'''

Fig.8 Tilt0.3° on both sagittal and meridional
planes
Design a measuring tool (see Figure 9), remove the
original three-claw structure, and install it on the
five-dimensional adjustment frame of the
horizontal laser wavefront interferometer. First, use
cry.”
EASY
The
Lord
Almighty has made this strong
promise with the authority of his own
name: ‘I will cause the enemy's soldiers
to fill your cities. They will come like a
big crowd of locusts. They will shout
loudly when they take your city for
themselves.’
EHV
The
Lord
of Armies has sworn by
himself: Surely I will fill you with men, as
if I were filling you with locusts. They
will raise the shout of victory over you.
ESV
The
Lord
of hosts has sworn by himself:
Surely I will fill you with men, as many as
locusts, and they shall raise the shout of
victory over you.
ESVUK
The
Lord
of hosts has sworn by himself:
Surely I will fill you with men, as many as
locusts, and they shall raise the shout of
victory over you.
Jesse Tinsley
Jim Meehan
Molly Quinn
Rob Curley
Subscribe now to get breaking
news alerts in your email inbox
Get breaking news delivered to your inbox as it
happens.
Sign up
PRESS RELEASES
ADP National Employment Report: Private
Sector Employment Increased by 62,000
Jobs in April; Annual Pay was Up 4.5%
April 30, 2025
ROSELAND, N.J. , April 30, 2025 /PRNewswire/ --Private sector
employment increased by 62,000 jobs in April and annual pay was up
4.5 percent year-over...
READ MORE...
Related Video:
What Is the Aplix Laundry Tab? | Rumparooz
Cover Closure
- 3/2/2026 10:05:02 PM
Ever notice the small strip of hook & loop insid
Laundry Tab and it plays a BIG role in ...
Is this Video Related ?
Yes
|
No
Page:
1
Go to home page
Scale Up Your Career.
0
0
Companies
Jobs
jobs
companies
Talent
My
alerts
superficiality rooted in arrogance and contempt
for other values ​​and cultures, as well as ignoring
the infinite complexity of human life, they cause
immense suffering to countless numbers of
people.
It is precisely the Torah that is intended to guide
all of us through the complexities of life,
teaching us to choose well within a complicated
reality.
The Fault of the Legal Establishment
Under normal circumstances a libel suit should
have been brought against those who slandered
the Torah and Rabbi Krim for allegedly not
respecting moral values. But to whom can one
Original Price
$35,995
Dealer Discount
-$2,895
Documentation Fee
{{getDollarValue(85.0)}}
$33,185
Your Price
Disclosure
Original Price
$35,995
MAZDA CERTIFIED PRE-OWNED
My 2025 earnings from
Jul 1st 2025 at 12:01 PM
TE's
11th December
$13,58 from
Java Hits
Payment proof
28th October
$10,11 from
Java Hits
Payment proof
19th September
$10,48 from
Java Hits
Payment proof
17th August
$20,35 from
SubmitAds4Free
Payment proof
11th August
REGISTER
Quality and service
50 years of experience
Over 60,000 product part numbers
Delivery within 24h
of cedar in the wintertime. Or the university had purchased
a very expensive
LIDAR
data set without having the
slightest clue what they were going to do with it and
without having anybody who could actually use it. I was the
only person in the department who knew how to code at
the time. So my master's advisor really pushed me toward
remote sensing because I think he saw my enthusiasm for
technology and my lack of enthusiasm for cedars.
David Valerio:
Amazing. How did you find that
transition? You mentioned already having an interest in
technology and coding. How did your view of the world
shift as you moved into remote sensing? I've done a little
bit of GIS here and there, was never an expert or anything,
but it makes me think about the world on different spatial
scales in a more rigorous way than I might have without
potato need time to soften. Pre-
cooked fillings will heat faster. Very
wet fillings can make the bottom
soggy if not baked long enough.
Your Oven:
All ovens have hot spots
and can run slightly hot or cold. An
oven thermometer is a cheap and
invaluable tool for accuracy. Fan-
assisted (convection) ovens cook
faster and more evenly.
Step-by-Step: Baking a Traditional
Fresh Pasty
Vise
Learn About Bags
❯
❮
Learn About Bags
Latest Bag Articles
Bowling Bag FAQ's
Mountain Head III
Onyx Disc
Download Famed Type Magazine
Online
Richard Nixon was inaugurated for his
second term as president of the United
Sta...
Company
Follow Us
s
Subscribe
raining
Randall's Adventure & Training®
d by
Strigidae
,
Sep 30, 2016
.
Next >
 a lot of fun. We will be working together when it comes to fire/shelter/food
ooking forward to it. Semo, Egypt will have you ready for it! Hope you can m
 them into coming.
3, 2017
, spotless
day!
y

'''

▶ [Exercise description]: Reproduce the listing verbatim.

▶ [Result of the task]:
Fig.8 Tilt0.3° on both sagittal and meridional
planes
Design a measuring tool (see Figure 9), remove the
original three-claw structure, and install it on the
five-dimensional adjustment frame of the
horizontal laser wavefront interferometer. First, use
cry.”
EASY
The
Lord
Almighty has made this strong
promise with the authority of his own
name: ‘I will cause the enemy's soldiers
to fill your cities. They will come like a
big crowd of locusts. They will shout
loudly when they take your city for
themselves.’
EHV
The
Lord
of Armies has sworn by
himself: Surely I will fill you with men, as
if I were filling you with locusts. They
will raise the shout of victory over you.
ESV
The
Lord
of hosts has sworn by himself:
Surely I will fill you with men, as many as
locusts, and they shall raise the shout of
victory over you.
ESVUK
The
Lord
of hosts has sworn by himself:
Surely I will fill you with men, as many as
locusts, and they shall raise the shout of
victory over you.
Jesse Tinsley
Jim Meehan
Molly Quinn
Rob Curley
Subscribe now to get breaking
news alerts in your email inbox
Get breaking news delivered to your inbox as it
happens.
Sign up
PRESS RELEASES
ADP National Employment Report: Private
Sector Employment Increased by 62,000
Jobs in April; Annual Pay was Up 4.5%
April 30, 2025
ROSELAND, N.J. , April 30, 2025 /PRNewswire/ --Private sector
employment increased by 62,000 jobs in April and annual pay was up
4.5 percent year-over...
READ MORE...
Related Video:
What Is the Aplix Laundry Tab? | Rumparooz
Cover Closure
- 3/2/2026 10:05:02 PM
Ever notice the small strip of hook & loop insid
Laundry Tab and it plays a BIG role in ...
Is this Video Related ?
Yes
|
No
Page:
1
Go to home page
Scale Up Your Career.
0
0
Companies
Jobs
jobs
companies
Talent
My
alerts
superficiality rooted in arrogance and contempt
for other values ​​and cultures, as well as ignoring
the infinite complexity of human life, they cause
immense suffering to countless numbers of
people.
It is precisely the Torah that is intended to guide
all of us through the complexities of life,
teaching us to choose well within a complicated
reality.
The Fault of the Legal Establishment
Under normal circumstances a libel suit should
have been brought against those who slandered
the Torah and Rabbi Krim for allegedly not
respecting moral values. But to whom can one
Original Price
$35,995
Dealer Discount
-$2,895
Documentation Fee
{{getDollarValue(85.0)}}
$33,185
Your Price
Disclosure
Original Price
$35,995
MAZDA CERTIFIED PRE-OWNED
My 2025 earnings from
Jul 1st 2025 at 12:01 PM
TE's
11th December
$13,58 from
Java Hits
Payment proof
28th October
$10,11 from
Java Hits
Payment proof
19th September
$10,48 from
Java Hits
Payment proof
17th August
$20,35 from
SubmitAds4Free
Payment proof
11th August
REGISTER
Quality and service
50 years of experience
Over 60,000 product part numbers
Delivery within 24h
of cedar in the wintertime. Or the university had purchased
a very expensive
LIDAR
data set without having the
slightest clue what they were going to do with it and
without having anybody who could actually use it. I was the
only person in the department who knew how to code at
the time. So my master's advisor really pushed me toward
remote sensing because I think he saw my enthusiasm for
technology and my lack of enthusiasm for cedars.
David Valerio:
Amazing. How did you find that
transition? You mentioned already having an interest in
technology and coding. How did your view of the world
shift as you moved into remote sensing? I've done a little
bit of GIS here and there, was never an expert or anything,
but it makes me think about the world on different spatial
scales in a more rigorous way than I might have without
potato need time to soften. Pre-
cooked fillings will heat faster. Very
wet fillings can make the bottom
soggy if not baked long enough.
Your Oven:
All ovens have hot spots
and can run slightly hot or cold. An
oven thermometer is a cheap and
invaluable tool for accuracy. Fan-
assisted (convection) ovens cook
faster and more evenly.
Step-by-Step: Baking a Traditional
Fresh Pasty
Vise
Learn About Bags
❯
❮
Learn About Bags
Latest Bag Articles
Bowling Bag FAQ's
Mountain Head III
Onyx Disc
Download Famed Type Magazine
Online
Richard Nixon was inaugurated for his
second term as president of the United
Sta...
Company
Follow Us
s
Subscribe
raining
Randall's Adventure & Training®
d by
Strigidae
,
Sep 30, 2016
.
Next >
 a lot of fun. We will be working together when it comes to fire/shelter/food
ooking forward to it. Semo, Egypt will have you ready for it! Hope you can m
 them into coming.
3, 2017
, spotless
day!
y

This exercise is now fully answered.